As we prepare to close out the second quarter, it’s time to reflect on how well your marketing is working. Are you achieving what you set out to achieve? Or are you left with big goals for the year that you’re far from achieving?
This is a good time to reflect, adjust, and refocus your marketing to meet your annual goals. Here’s a look at what you should do to audit your marketing efforts to date and update to improve your strategy to meet your goals.
Why Conduct a Mid-Year Marketing Assessment
Marketing is about testing, analyzing data, and adjusting to create the best connection with potential and existing customers. While research may show that one message will work best, you may find that it resonates differently across different channels.
But you won’t notice a difference in how your message resonates unless you take the time to fully evaluate it.
A mid-year review is similar to what you present at your annual meeting to show your management how well your marketing and plans for the new year are working. Only it’s a shorter period of time, and you’ll be planning for the next six months rather than the next year.
Your company can reap these significant country email list benefits from a mid-year marketing assessment.
- Provides time to implement changes and improve ROI before the end of the year.
- You can get ahead of your competitors while they are in summer mode and working during their vacations.
- You will have a better understanding of how you are performing and will be able to provide reports to your management.
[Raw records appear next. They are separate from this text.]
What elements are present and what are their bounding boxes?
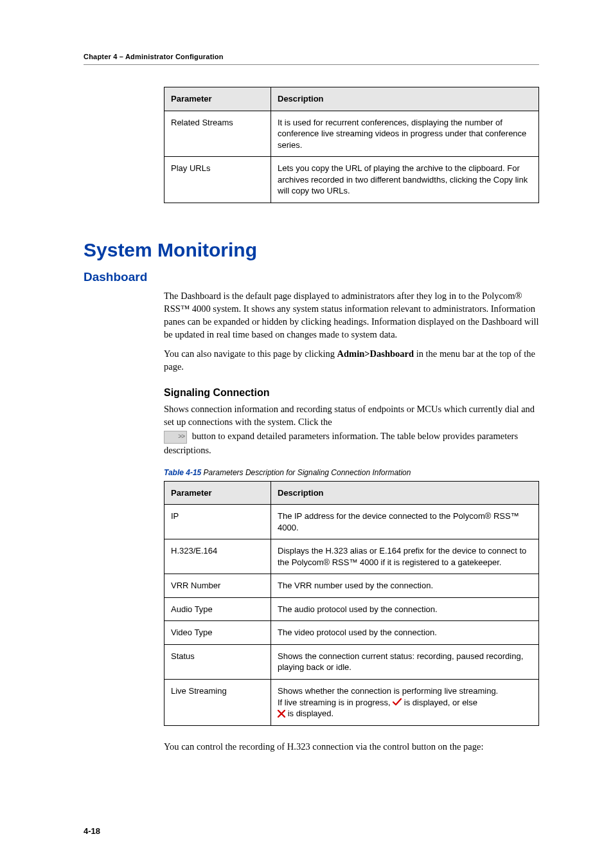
cell-param: VRR Number: [164, 574, 271, 598]
cell-desc: The IP address for the device connected …: [271, 505, 539, 539]
cell-param: Audio Type: [164, 597, 271, 621]
chapter-heading: Chapter 4 – Administrator Configuration: [84, 53, 539, 60]
cell-param: Status: [164, 644, 271, 679]
table-header-description: Description: [271, 87, 539, 111]
dashboard-paragraph-1: The Dashboard is the default page displa…: [164, 289, 539, 341]
table-signaling-params: Parameter Description IP The IP address …: [164, 481, 539, 726]
cell-param: Related Streams: [164, 111, 271, 157]
page-number: 4-18: [84, 826, 100, 836]
table-row: IP The IP address for the device connect…: [164, 505, 539, 539]
table-caption: Table 4-15 Parameters Description for Si…: [164, 468, 539, 477]
text-fragment: button to expand detailed parameters inf…: [164, 431, 518, 455]
table-row: Related Streams It is used for recurrent…: [164, 111, 539, 157]
cell-param: Play URLs: [164, 157, 271, 203]
heading-signaling-connection: Signaling Connection: [164, 387, 539, 399]
x-icon: [278, 710, 285, 718]
table-header-parameter: Parameter: [164, 481, 271, 505]
table-header-parameter: Parameter: [164, 87, 271, 111]
table-row: VRR Number The VRR number used by the co…: [164, 574, 539, 598]
text-fragment: You can also navigate to this page by cl…: [164, 348, 337, 359]
expand-icon: [164, 431, 187, 444]
cell-desc: The audio protocol used by the connectio…: [271, 597, 539, 621]
check-icon: [393, 698, 402, 706]
cell-desc: The video protocol used by the connectio…: [271, 621, 539, 645]
table-row: Live Streaming Shows whether the connect…: [164, 679, 539, 725]
text-fragment: is displayed, or else: [404, 698, 477, 707]
table-caption-text: Parameters Description for Signaling Con…: [201, 468, 411, 477]
menu-path: Admin>Dashboard: [337, 348, 414, 359]
table-row: Video Type The video protocol used by th…: [164, 621, 539, 645]
text-fragment: is displayed.: [288, 709, 334, 718]
signaling-paragraph-2: button to expand detailed parameters inf…: [164, 429, 539, 457]
cell-desc: Shows whether the connection is performi…: [271, 679, 539, 725]
table-caption-label: Table 4-15: [164, 468, 201, 477]
cell-desc: It is used for recurrent conferences, di…: [271, 111, 539, 157]
table-archive-params: Parameter Description Related Streams It…: [164, 87, 539, 203]
header-divider: [84, 64, 539, 65]
table-row: Play URLs Lets you copy the URL of playi…: [164, 157, 539, 203]
text-fragment: If live streaming is in progress,: [278, 698, 393, 707]
cell-desc: Shows the connection current status: rec…: [271, 644, 539, 679]
table-row: H.323/E.164 Displays the H.323 alias or …: [164, 539, 539, 574]
signaling-paragraph-1: Shows connection information and recordi…: [164, 402, 539, 428]
text-fragment: Shows whether the connection is performi…: [278, 686, 498, 696]
cell-param: IP: [164, 505, 271, 539]
cell-desc: Lets you copy the URL of playing the arc…: [271, 157, 539, 203]
table-row: Audio Type The audio protocol used by th…: [164, 597, 539, 621]
table-row: Status Shows the connection current stat…: [164, 644, 539, 679]
cell-param: Live Streaming: [164, 679, 271, 725]
table-header-description: Description: [271, 481, 539, 505]
dashboard-paragraph-2: You can also navigate to this page by cl…: [164, 347, 539, 373]
cell-param: Video Type: [164, 621, 271, 645]
cell-desc: Displays the H.323 alias or E.164 prefix…: [271, 539, 539, 574]
heading-dashboard: Dashboard: [84, 270, 539, 284]
heading-system-monitoring: System Monitoring: [84, 239, 539, 261]
closing-paragraph: You can control the recording of H.323 c…: [164, 740, 539, 753]
cell-desc: The VRR number used by the connection.: [271, 574, 539, 598]
cell-param: H.323/E.164: [164, 539, 271, 574]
- This gives you the opportunity to re-engage potential customers before the lead goes cold.
- Waiting too long to adapt can cause your capabilities in certain areas to disappear.
- This provides an opportunity to re-engage and energize your marketing staff to achieve your goals.
What does a mid-year marketing assessment include?
A mid-year marketing review will be very similar to a year-end review, only shorter. It allows you to review what you have accomplished and areas for improvement. Below are some of the areas you will measure as part of the review.
- Key Performance Indicators : You should have outlined your KPIs at the beginning of the year. These are the metrics you refer back to to evaluate your marketing activities and progress toward your goals. Examples of KPIs might be leads generated, lead-to-conversion ratio, sales generated, etc. But quality KPIs set specific goals. So you might have a goal of generating 50 leads per month with a lead-to-conversion ratio of 10 percent.
- Conversion rates : You’ll compare these to previous years to see if there’s been any change. An increase is certainly good, but you may also notice that your conversion rates have dropped. This could indicate a need for fresh content, improved website usability, or better graphics that resonate better with your audience.
- ROI: There are many ways to measure ROI. afghanistan business directory You can look at cost per conversion or track ROI based on customer lifetime value (LTV). LTV is more difficult to calculate and requires you to track all revenue from that customer since they purchased from you.
While these are the most important metrics because they indicate the success of your business, you will also want to track a few other metrics that may tell you that something is wrong with your marketing or that there has been a subtle shift that may be holding back your marketing. These more granular metrics will help you respond to marketing changes, such as updating search engine algorithms or removing third-party links that point to your website.
- Interaction with social networks
- Total site traffic and traffic by source
- Traffic to the site from organic search
- Search Engine Rankings Over Time
- Leads generated by channel
- Cost per click and cost per conversion
- Website pages with the highest bounce rates
- Site pages with the lowest conversion rates
These more granular metrics are the items 5 ways to implement seo in your inbound marketing strategy you should be reporting on month to month. But if you’re not already tracking and reporting them, mid-year is a great time to start.
Every small change in these metrics doesn’t necessarily mean that something is wrong. By tracking them, you’ll see clear indications of when you need to make adjustments or when there’s a clear downward trend in your progress.